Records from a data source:
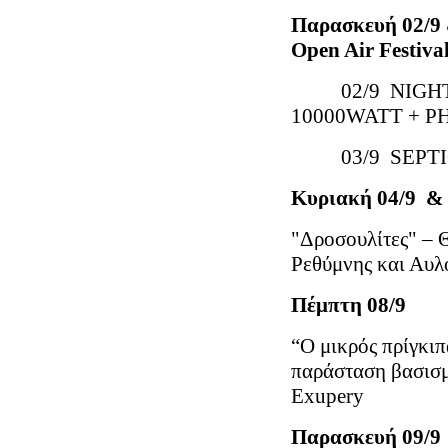
Παρασκευή
02/9
Open Air Festiva
02/9 NIGHTFA
10000WATT + P
03/9 SEPTICF
Κυριακή
04/9 &
"Δροσουλίτες" – 
Ρεθύμνης και Αυ
Πέμπτη 0
“Ο μικρός πρίγκιπ
παράσταση βασισμέ
Exupery
Παρασκευή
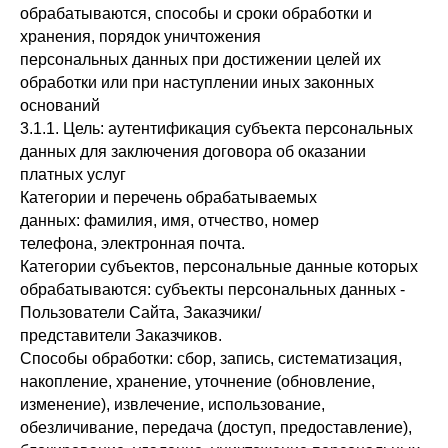
обрабатываются, способы и сроки обработки и
хранения, порядок уничтожения
персональных данных при достижении целей их
обработки или при наступлении иных законных
оснований
3.1.1. Цель: аутентификация субъекта персональных
данных для заключения договора об оказании
платных услуг
Категории и перечень обрабатываемых
данных: фамилия, имя, отчество, номер
телефона, электронная почта.
Категории субъектов, персональные данные которых
обрабатываются: субъекты персональных данных -
Пользователи Сайта, Заказчики/
представители Заказчиков.
Способы обработки: сбор, запись, систематизация,
накопление, хранение, уточнение (обновление,
изменение), извлечение, использование,
обезличивание, передача (доступ, предоставление),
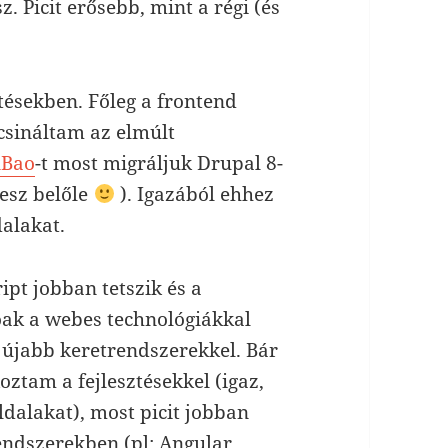
z. Picit erősebb, mint a régi (és
tésekben. Főleg a frontend
csináltam az elmúlt
nBao
-t most migráljuk Drupal 8-
lesz belőle
). Igazából ehhez
dalakat.
ipt jobban tetszik és a
tóak a webes technológiákkal
z újabb keretrendszerekkel. Bár
ztam a fejlesztésekkel (igaz,
dalakat), most picit jobban
ndszerekben (pl: Angular,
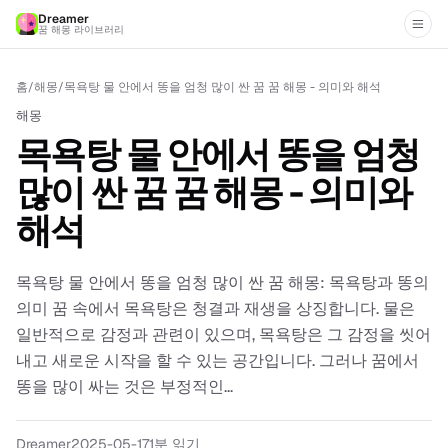
Dreamer
꿈 해몽 라이브러리
홈
/
해몽
/
목욕탕 물 안에서 똥을 엄청 많이 싼 꿈 꿈 해몽 - 의미와 해석
해몽
목욕탕 물 안에서 똥을 엄청
많이 싼 꿈 꿈 해몽 - 의미와
해석
목욕탕 물 안에서 똥을 엄청 많이 싼 꿈 해몽: 목욕탕과 똥의
의미 꿈 속에서 목욕탕은 청결과 재생을 상징합니다. 물은
일반적으로 감정과 관련이 있으며, 목욕탕은 그 감정을 씻어
내고 새로운 시작을 할 수 있는 공간입니다. 그러나 꿈에서
똥을 많이 싸는 것은 부정적인...
Dreamer
2025-05-17
1분 읽기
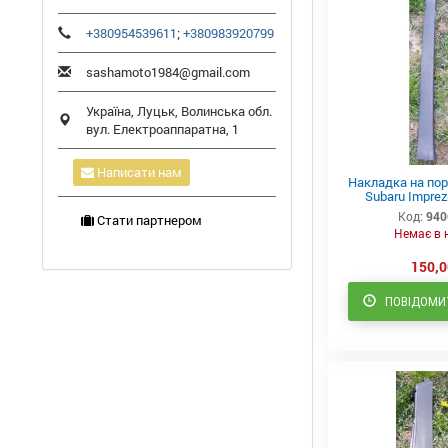
+380954539611
;
+380983920799
sashamoto1984@gmail.com
Україна,
Луцьк
,
Волинська обл.
вул. Електроаппаратна, 1
Написати нам
Накладка на пор
Subaru Impre
Код:
940
Стати партнером
Немає в 
150,0
ПОВІДОМИТ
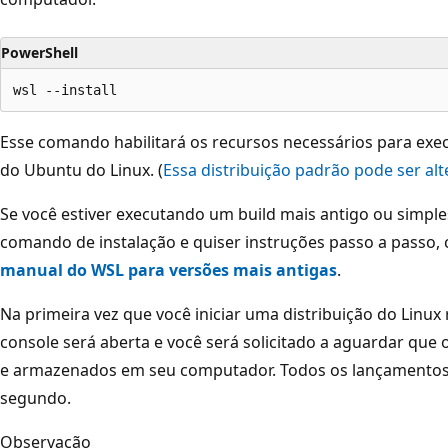
PowerShell
Esse comando habilitará os recursos necessários para execu
do Ubuntu do Linux. (
Essa distribuição padrão pode ser al
Se você estiver executando um build mais antigo ou simple
comando de instalação e quiser instruções passo a passo,
manual do WSL para versões mais antigas
.
Na primeira vez que você iniciar uma distribuição do Linux
console será aberta e você será solicitado a aguardar qu
e armazenados em seu computador. Todos os lançamentos
segundo.
Observação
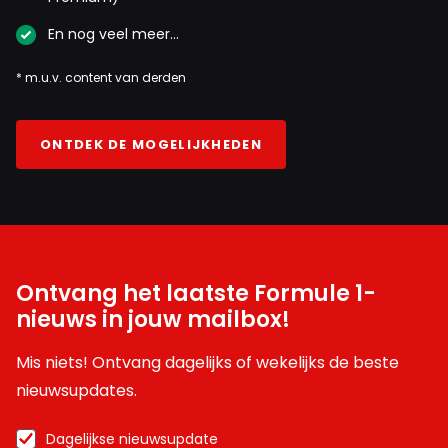
En nog veel meer…
* m.u.v. content van derden
ONTDEK DE MOGELIJKHEDEN
Ontvang het laatste Formule 1-
nieuws in jouw mailbox!
Mis niets! Ontvang dagelijks of wekelijks de beste
nieuwsupdates.
Dagelijkse nieuwsupdate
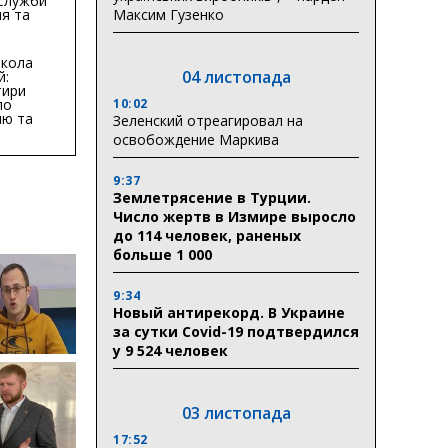
 Служби
я та
Максим Гузенко
тури у
бласті:
кола
04 листопада
й:
тири
по
10:02
ню та
Зеленский отреагировал на
ву
освобождение Маркива
ктури
9:37
Землетрясение в Турции.
Число жертв в Измире выросло
до 114 человек, раненых
больше 1 000
9:34
Новый антирекорд. В Украине
за сутки Covid-19 подтвердился
у 9 524 человек
03 листопада
17:52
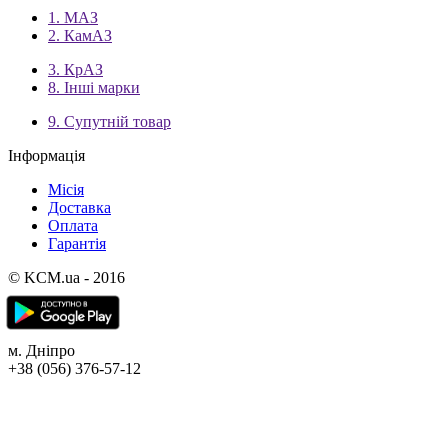
1. МАЗ
2. КамАЗ
3. КрАЗ
8. Інші марки
9. Супутній товар
Інформація
Місія
Доставка
Оплата
Гарантія
© KCM.ua - 2016
м. Дніпро
+38 (056) 376-57-12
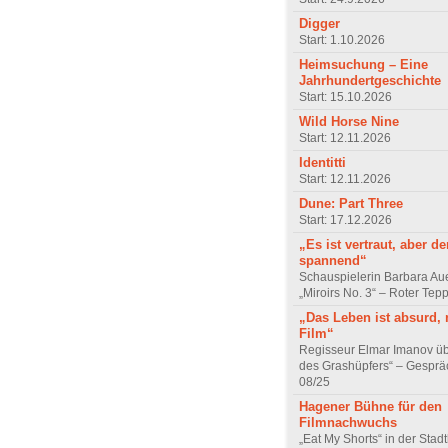
Digger
Start: 1.10.2026
Heimsuchung – Eine
Jahrhundertgeschichte
Start: 15.10.2026
Wild Horse Nine
Start: 12.11.2026
Identitti
Start: 12.11.2026
Dune: Part Three
Start: 17.12.2026
„Es ist vertraut, aber d
spannend“
Schauspielerin Barbara Au
„Miroirs No. 3“ – Roter Tep
„Das Leben ist absurd, 
Film“
Regisseur Elmar Imanov üb
des Grashüpfers“ – Gesprä
08/25
Hagener Bühne für den
Filmnachwuchs
„Eat My Shorts“ in der Stad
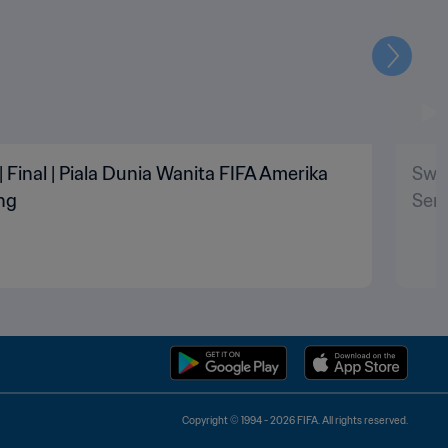
Selanju
 Final | Piala Dunia Wanita FIFA Amerika
Swed
ang
Seri
Copyright © 1994 - 2026 FIFA. All rights reserved.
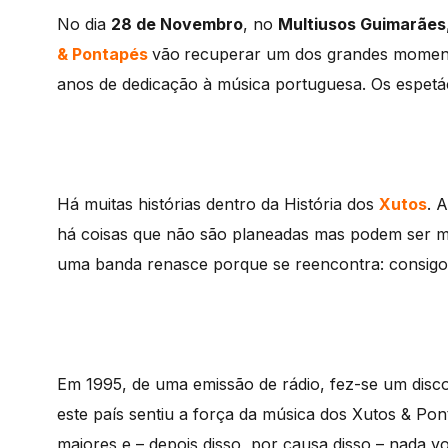
No dia
28 de Novembro
, no
Multiusos Guimarães
& Pontapés
vão
recuperar um dos grandes moment
anos de dedicação à música portuguesa. Os espetá
Há muitas histórias dentro da História dos
Xutos
. 
há coisas que não são planeadas mas podem ser m
uma banda renasce porque se reencontra: consigo
Em 1995, de uma emissão de rádio, fez-se um disc
este país sentiu a força da música dos Xutos & Pon
maiores e – depois disso, por causa disso – nada v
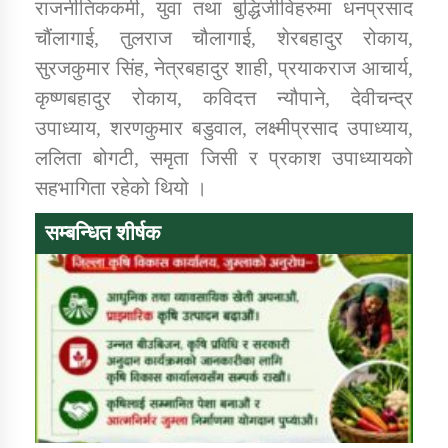
राजनीतिककर्मी, युवा तथा बुद्धिजीविहरुमा धनप्रसाद
चौंलागाई, तुलराज चौलागाई, शेरबहादुर रोकाय,
सुरजकुमार सिंह, नेत्रबहादुर शाही, प्रयाकराज आचार्य,
कृष्णबहादुर रोकाय, कविदत्त न्यौपाने, देवीचन्द्र
उपाध्याय, शरणकुमार बडुवाल, लक्ष्मीप्रसाद उपाध्याय,
ललिता बोगटी, समृता जिसी र प्रकाश उपाध्यायको
सहभागिता रहेको थियो ।
सम्बन्धित शीर्षक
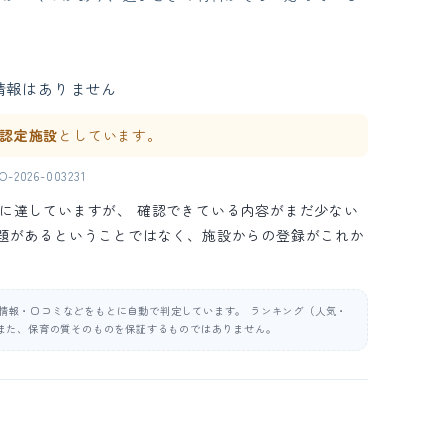
情報はありません
ne 認定施設
としています。
2026-003231
の水準に達していますが、 確認できている内容がまだ少ない
問題があるということではなく、施設からの登録がこれか
公表情報・口コミなどをもとに自動で判定しています。 ランキング（人気・
また、保育の質そのものを保証するものではありません。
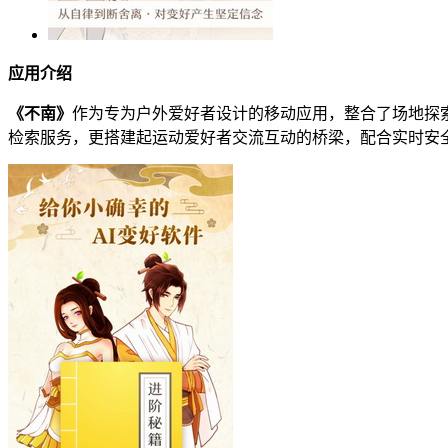
应用介绍
《不南》
作为专为户外爱好者设计的移动应用，整合了场地探
检索服务，更搭建起运动爱好者交流互动的桥梁，配合实时安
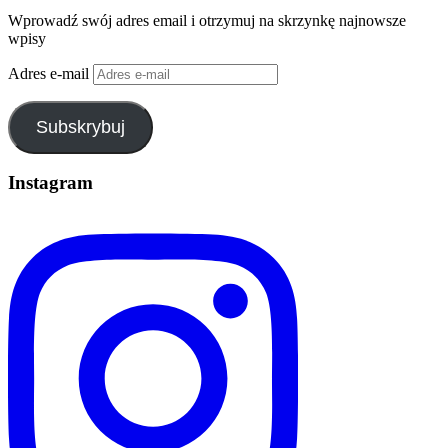
Wprowadź swój adres email i otrzymuj na skrzynkę najnowsze
wpisy
Adres e-mail
Subskrybuj
Instagram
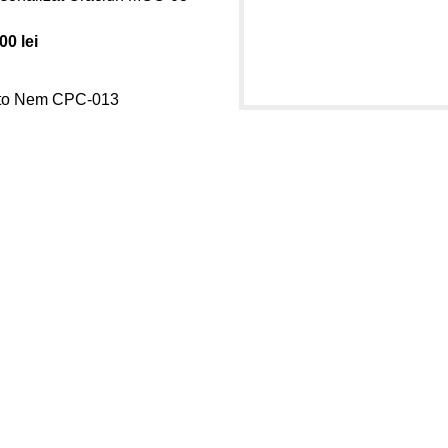
.00
lei
to Nem CPC-013
Informatii utile
Termeni si conditii
Politica de confidentialitate
Politica de livrare si retur
Politică cookie-uri (UE)
ANPC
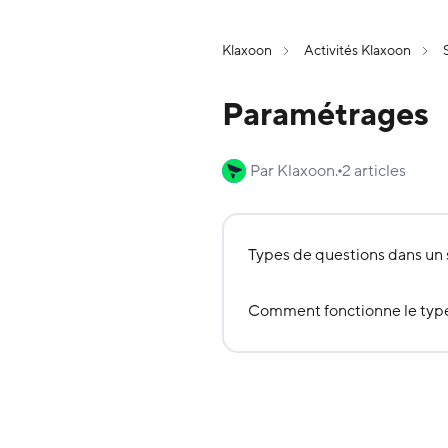
Klaxoon
Activités Klaxoon
Paramétrages
Par Klaxoon.
2 articles
Types de questions dans un
Comment fonctionne le type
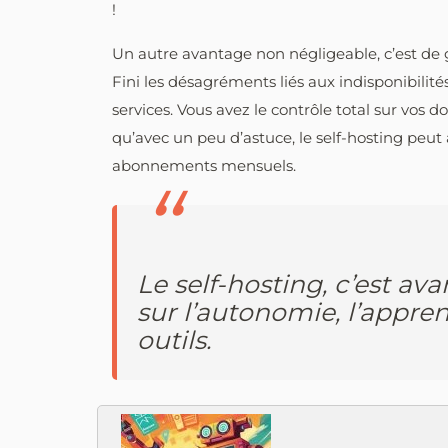
!
Un autre avantage non négligeable, c’est de 
Fini les désagréments liés aux indisponibili
services. Vous avez le contrôle total sur vos d
qu’avec un peu d’astuce, le self-hosting peut
abonnements mensuels.
Le self-hosting, c’est av
sur l’autonomie, l’appren
outils.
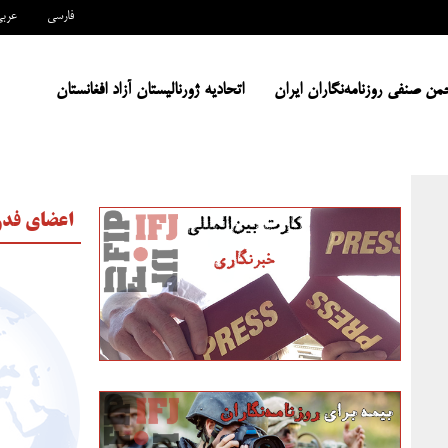
فارسی
عرب
من صنفی روزنامه‌نگاران ایران
اتحادیه ژورنالیستان آزاد افغانستان
اعضای فدر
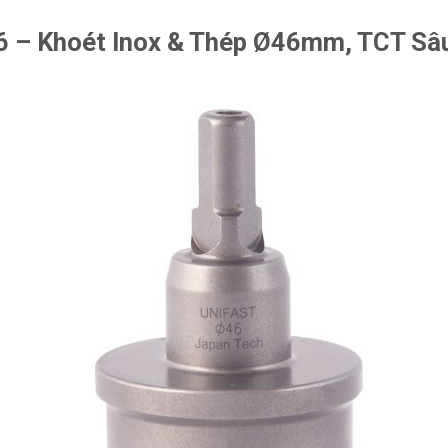
6 – Khoét Inox & Thép Ø46mm, TCT S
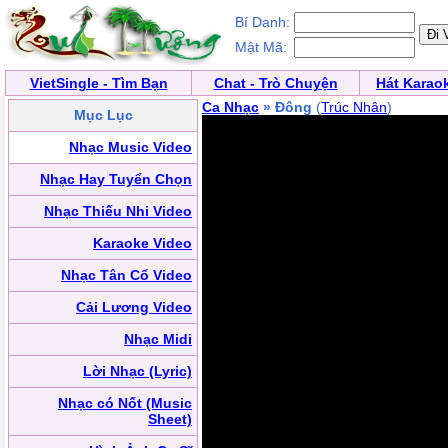
Bí Danh:
Mật Mã:
VietSingle - Tìm Bạn
Chat - Trò Chuyện
Hát Karao
Ca Nhạc
» Đông
(
Trúc Nhân
)
Mục Lục
Nhạc Music Video
Nhạc Hay Tuyển Chọn
Nhạc Thiếu Nhi Video
Karaoke Video
Nhạc Tân Cổ Video
Cải Lương Video
Nhạc Midi
Lời Nhạc (Lyric)
Nhạc có Nốt (Music
Sheet)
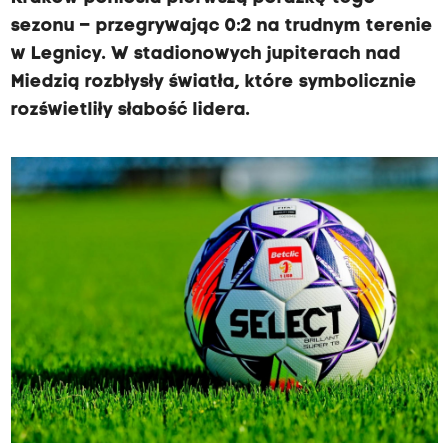
sezonu – przegrywając 0:2 na trudnym terenie
w Legnicy. W stadionowych jupiterach nad
Miedzią rozbłysły światła, które symbolicznie
rozświetliły słabość lidera.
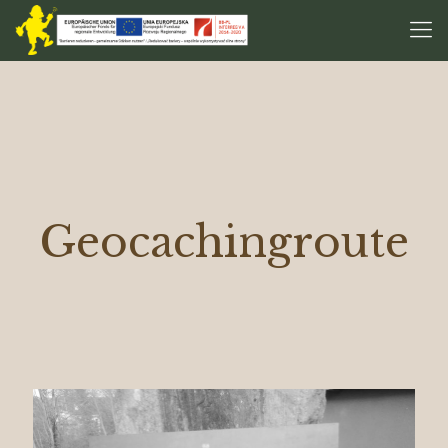
Geocachingroute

*Task details*. Given the records above, return the lines starting at the one that holds "обработки или при наступлении иных законных" and ending at the one that holds "Накладка на пор", exactly, and nothing besides; leave every picture out.

*Your solution*.
обработки или при наступлении иных законных
оснований
3.1.1. Цель: аутентификация субъекта персональных
данных для заключения договора об оказании
платных услуг
Категории и перечень обрабатываемых
данных: фамилия, имя, отчество, номер
телефона, электронная почта.
Категории субъектов, персональные данные которых
обрабатываются: субъекты персональных данных -
Пользователи Сайта, Заказчики/
представители Заказчиков.
Способы обработки: сбор, запись, систематизация,
накопление, хранение, уточнение (обновление,
изменение), извлечение, использование,
обезличивание, передача (доступ, предоставление),
z. Picit erősebb, mint a régi (és
tésekben. Főleg a frontend
csináltam az elmúlt
nBao
-t most migráljuk Drupal 8-
lesz belőle
). Igazából ehhez
dalakat.
ipt jobban tetszik és a
tóak a webes technológiákkal
z újabb keretrendszerekkel. Bár
ztam a fejlesztésekkel (igaz,
dalakat), most picit jobban
ndszerekben (pl: Angular,
Dreamer
꿈 해몽 라이브러리
홈
/
해몽
/
목욕탕 물 안에서 똥을 엄청 많이 싼 꿈 꿈 해몽 - 의미와 해석
해몽
목욕탕 물 안에서 똥을 엄청
많이 싼 꿈 꿈 해몽 - 의미와
해석
목욕탕 물 안에서 똥을 엄청 많이 싼 꿈 해몽: 목욕탕과 똥의
의미 꿈 속에서 목욕탕은 청결과 재생을 상징합니다. 물은
일반적으로 감정과 관련이 있으며, 목욕탕은 그 감정을 씻어
내고 새로운 시작을 할 수 있는 공간입니다. 그러나 꿈에서
똥을 많이 싸는 것은 부정적인...
Dreamer
2025-05-17
1분 읽기
+380954539611
;
+380983920799
sashamoto1984@gmail.com
Україна,
Луцьк
,
Волинська обл.
вул. Електроаппаратна, 1
Написати нам
Накладка на пор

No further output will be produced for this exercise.